As a note, this design pattern can be used to help write any recursive program and convert it from only working on flat lists to working on arbitrarily deep lists.

Answer 2

Here's a general solution, for lists with an arbitrary level of nesting:

(define (odds-list lst)
  (cond ((null? lst) '())                 ; the list is empty
        ((not (list? (car lst)))          ; first element is not a list
         (if (odd? (car lst))             ; element is odd
             (cons (car lst) (odds-list (cdr lst))) ; build the returned list
             (odds-list (cdr lst))))      ; element is even
        (else (cons (odds-list (car lst)) ; first element is a list
                    (odds-list (cdr lst))))))
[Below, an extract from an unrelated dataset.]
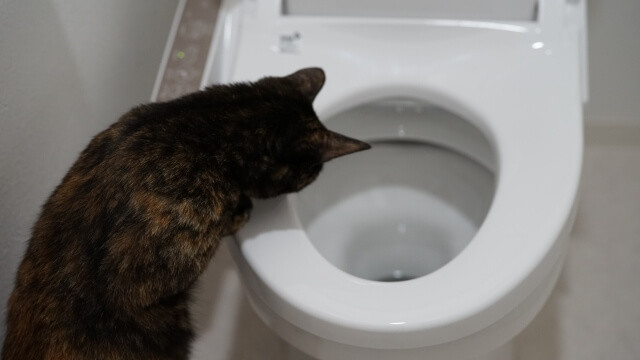 This screenshot has height=360, width=640. What are the coordinates of `wall` in the screenshot? It's located at (61, 103).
Notice that three cases need to be considered:

1. If the list is empty
2. If the first element of the list is not a list
3. If the first element of the list is a list

For the second case, two further cases need to be considered:

1. If the element is odd, then we add it to the list returned
2. If the element is even, we skip it and continue with the next element

Answer 3

Here's my take:

(define filter*
  (lambda (e f)
    (cond ((pair? e)
           (append (filter* (car e) f)
                   (filter* (cdr e) f)))
          ((null? e) '())
          ((f e) (list e))
          (else '()))))

and then you can do:

> (filter* '(1 (2 . 3) ((4 . 5))) even?)
(2 4)
> (filter* '(1 (2 . 3) ((4 . 5))) odd?)
(1 3 5)